Image result for old west

They’re the guys with the thousand yard stare. The one with six-shooters in their holsters, a broad-brim hat on their heads and enough jagged iron in their guts to break down even the toughest steak. They are the cowboys, and everyone knows they’re the coolest, calmest, most-heroic folk in America history.

 Or are they? What if we were to tell you that the cowboys you think you know are nothing like the real ones? That your mental image of cowboys could do with slightly less stoicism and gunfights… and more camels, examples of poor personal hygiene, and venereal diseases. Here are 10 little-known, crazy facts about the men who really tamed America’s wild west.

10. Most Cowboys Didn’t Carry Guns

gun

The gun-totin’ cowboy is the only cowboy most of us can picture. He’s Clint Eastwood on the way to a shootout. John Wayne blowing away bad guys.
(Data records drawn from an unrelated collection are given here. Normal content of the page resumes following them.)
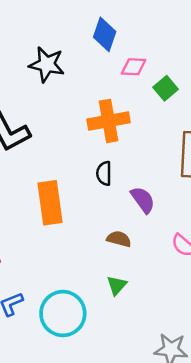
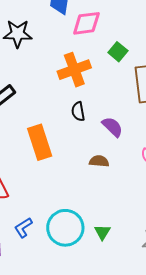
pink diamond: (134, 67) -> (86, 23), size x1.4
green square: (166, 88) -> (118, 52), moved
green triangle: (117, 285) -> (102, 232), moved

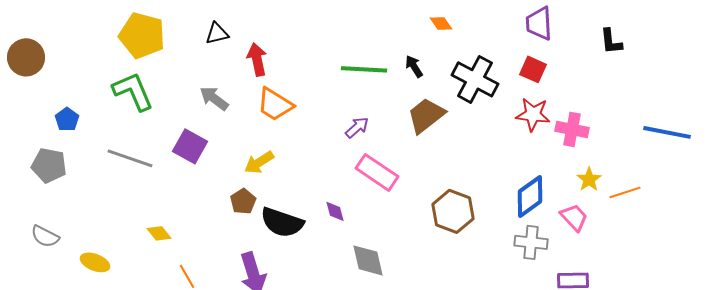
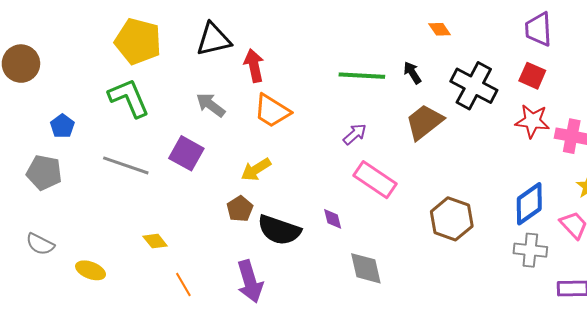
black triangle: (217, 33) -> (214, 39), size x1.5

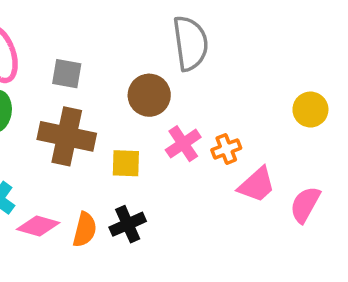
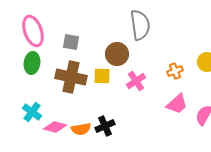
orange cross: (226, 149) -> (175, 71), moved
yellow square: (126, 163) -> (102, 76), moved
orange semicircle: (85, 230) -> (81, 129), turned 66

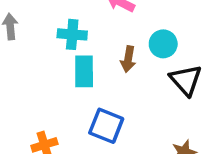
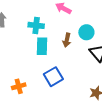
blue square: (106, 126) -> (53, 77), turned 36

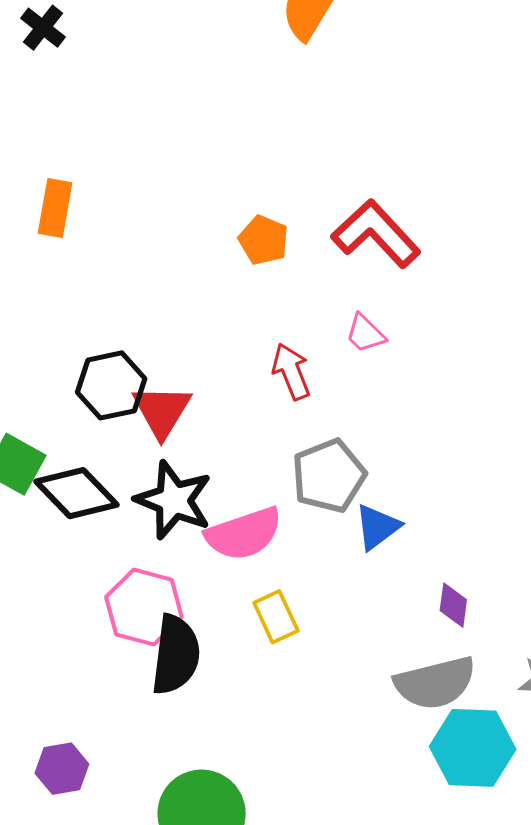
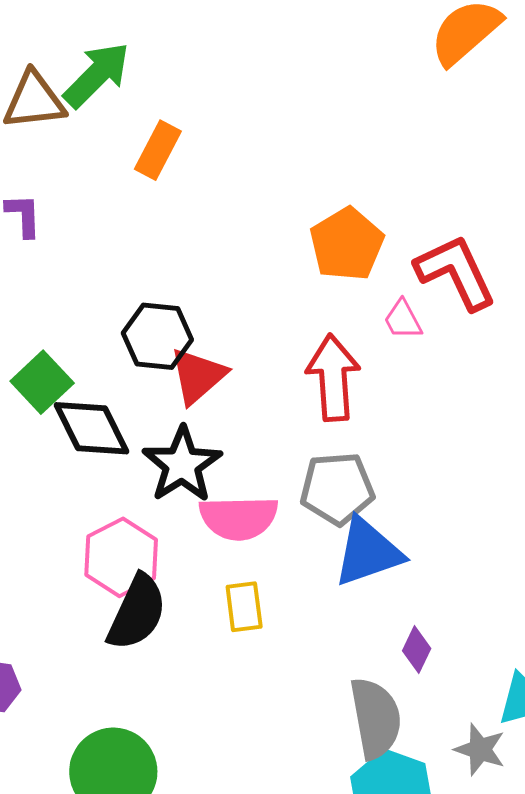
orange pentagon: (264, 240) -> (347, 244), size x1.5
pink trapezoid: (365, 334) -> (403, 320), moved
red arrow: (291, 371) -> (333, 378), size x1.5
blue triangle: (377, 527) -> (368, 552), size x1.5
gray semicircle: (435, 683) -> (376, 718), turned -104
Yet take your Blu-Ray player back to the 19th century and show a genuine cowboy these films and he’d likely look at you askance. Why? Because real cowboys only rarely carried weapons.

Sure, you might need them when you were out on a cattle drive or whatever. But when you got to town? Check that baby at the door. Most towns in the wild west enacted strict gun control, just to make sure the sort of shootouts we see in movies didn’t happen on a daily basis. Even the infamous Tombstone didn’t let its cowboys walk round armed. The Gunfight at the OK Carrol only came about because Doc and Earp were trying to enforce gun laws.

The city wasn’t alone. Dodge City, Wichita, and others all stopped their visitors from packing heat. So how did cowboys solve problems without their pistols? We’re glad you asked…

9. They Almost Never Got in Fights

It’s said that “the true story of the American West is one of cooperation, not conflict.” Although 90 percent of westerns involve people getting shot, a barroom brawl, a violent posse riding into town, or (more likely) all three, the truth of the frontier was that acting tough was a good way to wind up dead. If you wanted to survive, you basically had to get on with your neighbors.

This meant no high noon showdowns, no thuggery, and no murders. Even in the roughest, toughest cattle towns, the murder rate was generally lower than that of most modern American cities. Bank robberies, too, were rare. In 2005, the University of Dayton calculated that there were more bank robberies in modern Dayton in a single year than there were across the entire Old West in a typical decade.

There were exceptions, of course. In the immediate post-Civil War period violence sporadically flared up, and Native American tribes often experienced the brutal side of the frontier. But these were the exceptions. Even notorious outlaws were less violent than their reputation suggests. Billy the Kid, for example, spent way more time rustling cattle than he ever did robbing banks or shooting people.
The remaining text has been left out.